Unnamed: 0,City,State,Number of Venues on Foursquare
0,Baltimore,Maryland,122
1,Nashville,Tennessee,122
2,Seattle,Washington,122
3,Long Beach,California,121
4,Jacksonville,Florida,120
5,Kansas City,Missouri,120
6,Albuquerque,New Mexico,120
7,San Diego,California,120
8,Portland,Oregon,119
9,Arlington,Texas,118


#### The table above shows the top 50 cities you should start in when making an app using foursquare data to locate venues as they have the most venue points within 100 km radius.

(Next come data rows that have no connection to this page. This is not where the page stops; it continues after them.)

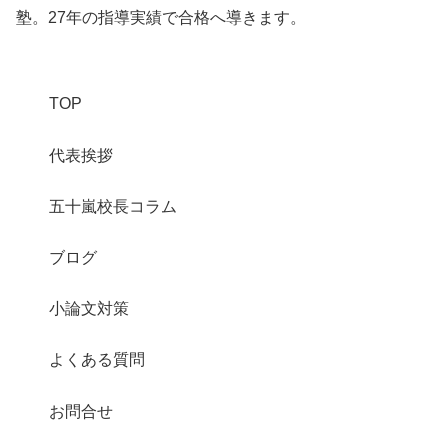
塾。27年の指導実績で合格へ導きます。
TOP
代表挨拶
五十嵐校長コラム
ブログ
小論文対策
よくある質問
お問合せ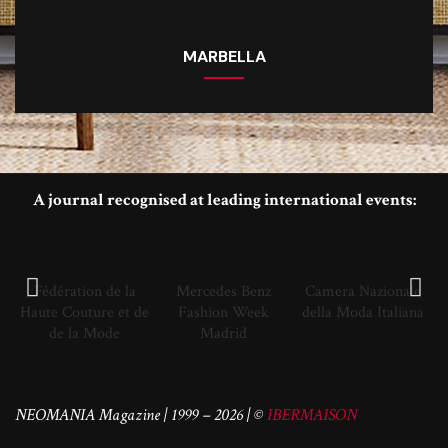
MARBELLA
A journal recognised at leading international events:
Fédération de la
Mercedes Benz
Camera Nazionale
Haute Couture et de
Fashion Week
della Moda Italiana
de la Mode
Madrid
NEOMANIA Magazine | 1999 – 2026 | ©
IBERMAISON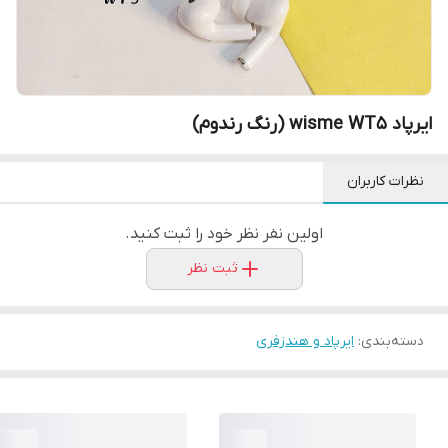
ایرپاد wisme WT5 (رنگ رندوم)
نظرات کاربران
اولین نفر نظر خود را ثبت کنید.
ثبت نظر
دسته‌بندی
:
ایرپاد و هندزفری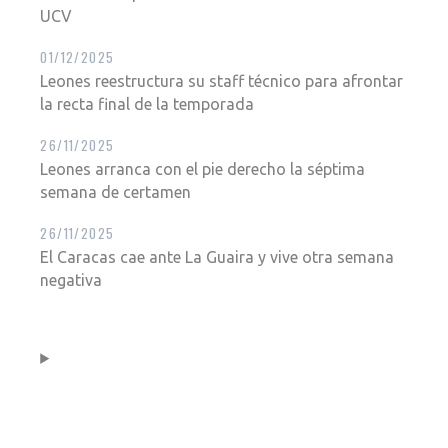
UCV
01/12/2025
Leones reestructura su staff técnico para afrontar
la recta final de la temporada
26/11/2025
Leones arranca con el pie derecho la séptima
semana de certamen
26/11/2025
El Caracas cae ante La Guaira y vive otra semana
negativa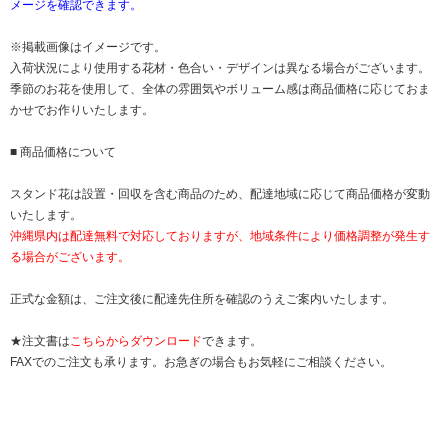
メージを確認できます。
※掲載画像はイメージです。
入荷状況により使用する花材・色合い・デザインは異なる場合がございます。
季節のお花を使用して、全体の雰囲気やボリューム感は商品価格に応じておま
かせでお作りいたします。
■ 商品価格について
スタンド花は設置・回収を含む商品のため、配達地域に応じて商品価格が変動
いたします。
沖縄県内は配達無料で対応しておりますが、地域条件により価格調整が発生す
る場合がございます。
正式な金額は、ご注文後に配達先住所を確認のうえご案内いたします。
★注文書は
こちらからダウンロード
できます。
FAXでのご注文も承ります。お急ぎの場合もお気軽にご相談ください。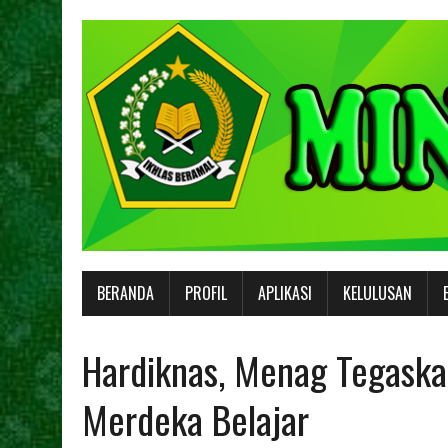
BERANDA
PROFIL
APLIKASI
KELULUSAN
Hardiknas, Menag Tegaska
Merdeka Belajar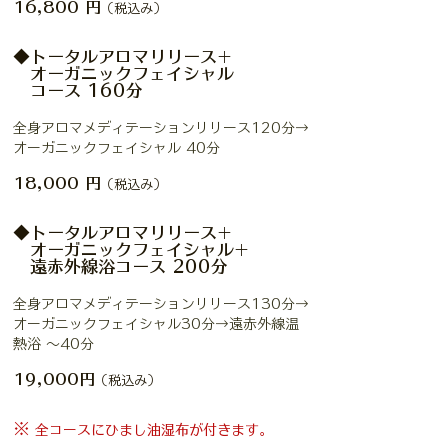
16,800
円
（税込み）
◆トータルアロマリリース+
オーガニックフェイシャル
コース 160分
全身アロマメディテーションリリース120分→
オーガニックフェイシャル 40分
18,000
円
（税込み）
◆トータルアロマリリース+
オーガニックフェイシャル+
遠赤外線浴コース 200分
全身
アロマメディテーションリリース
130分→
オーガニックフェイシャル30分→遠赤外線温
熱浴 ～40分
19,000円
（税込み）
※
全コースにひまし油湿布が付きます。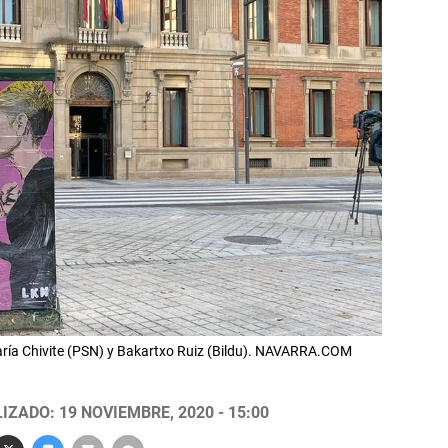
 María Chivite (PSN) y Bakartxo Ruiz (Bildu). NAVARRA.COM
IZADO: 19 NOVIEMBRE, 2020 - 15:00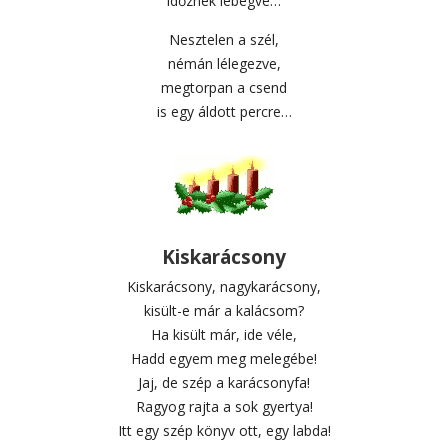
időznek lebegve…
Nesztelen a szél,
némán lélegezve,
megtorpan a csend
is egy áldott percre…
Kiskarácsony
Kiskarácsony, nagykarácsony,
kisült-e már a kalácsom?
Ha kisült már, ide véle,
Hadd egyem meg melegébe!
Jaj, de szép a karácsonyfa!
Ragyog rajta a sok gyertya!
Itt egy szép könyv ott, egy labda!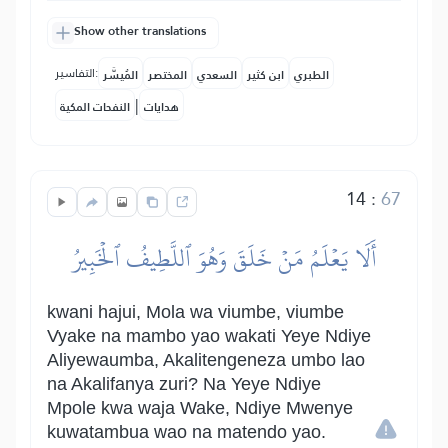
Show other translations
التفاسير:
الطبري
ابن كثير
السعدي
المختصر
المُيسَّر
|
هدايات
النفحات المكية
14
:
67
أَلَا يَعۡلَمُ مَنۡ خَلَقَ وَهُوَ ٱللَّطِيفُ ٱلۡخَبِيرُ
kwani hajui, Mola wa viumbe, viumbe
Vyake na mambo yao wakati Yeye Ndiye
Aliyewaumba, Akalitengeneza umbo lao
na Akalifanya zuri? Na Yeye Ndiye
Mpole kwa waja Wake, Ndiye Mwenye
kuwatambua wao na matendo yao.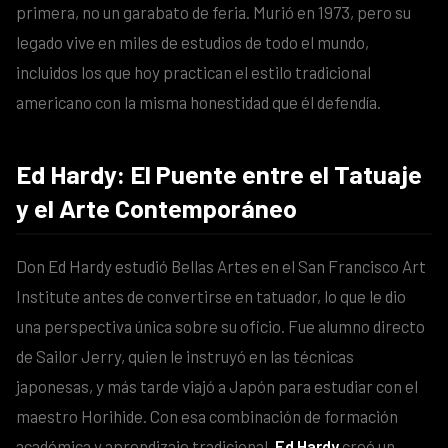
primera, no un garabato de feria. Murió en 1973, pero su
legado vive en miles de estudios de todo el mundo,
incluidos los que hoy practican el estilo tradicional
americano con la misma honestidad que él defendía.
Ed Hardy: El Puente entre el Tatuaje
y el Arte Contemporáneo
Don Ed Hardy estudió Bellas Artes en el San Francisco Art
Institute antes de convertirse en tatuador, lo que le dio
una perspectiva única sobre su oficio. Fue alumno directo
de Sailor Jerry, quien le instruyó en las técnicas
japonesas, y más tarde viajó a Japón para estudiar con el
maestro Horihide. Con esa combinación de formación
académica y aprendizaje tradicional,
Ed Hardy
creó un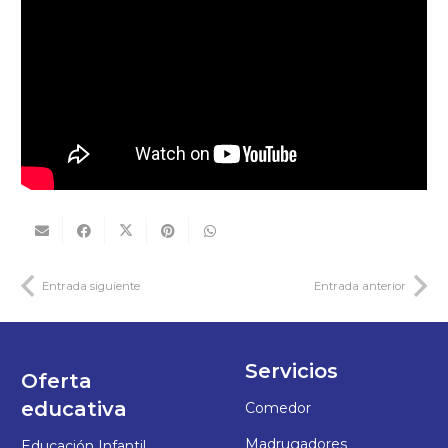
Entrada siguiente
Entrada anterior
Servicios
Oferta
educativa
Comedor
Madrugadores
Educación Infantil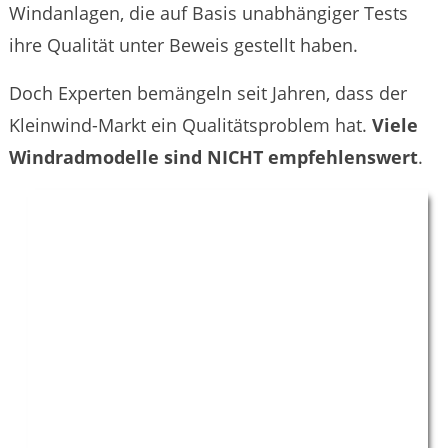
Windanlagen, die auf Basis unabhängiger Tests
ihre Qualität unter Beweis gestellt haben.
Doch Experten bemängeln seit Jahren, dass der
Kleinwind-Markt ein Qualitätsproblem hat.
Viele
Windradmodelle sind NICHT empfehlenswert
.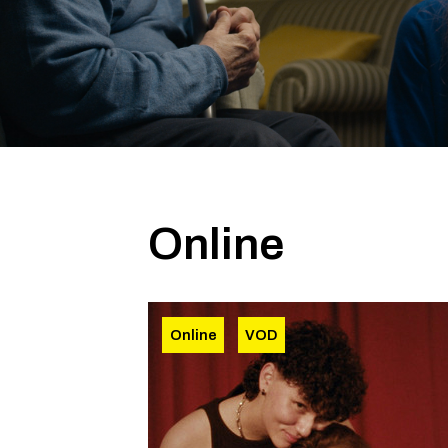
Online
Online
VOD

These cities have the most venues returned when a search query is done using the location data from the website we chose for city and population data. These are also the cities with the top 50 populations in the United states. 

# Discussion

When I ran the data analysis the first time, I was surprised by the results. For instance, San Francisco only returned 4 results. I would have guessed that a city like San Francisco, with such an active tech community, would use an app like foursquare a lot more. New York also had less results than I expected. When I looked back at the location data to try to determine what had happened, I looked up the longitude and latitude of San Francisco and New York City supplied by the website. When I punched that table location into google, it gave me locations that were slightly different than the city's actual locations. When I changed the table's longitude and latitude for San Francisco and New York City to the more accurate google values, I got more predictable higher results. This leads me to believe that some of the other location data values may be innacurate as well. If I were to do this project again (or if I had more time to refine it) I would use a different dataset for my location data. 


# Conclusion

In conclusion, this project showed that it isn't the cities you expect that have the most robust foursquare location venue data available (eg. Nashville was one of the highest), and this analysis helped to show that fact as long as the locations we used were correct. This analysis showed which highly populated cities in the United States would achieve the best results from an app recommending locations using the foursquare location database.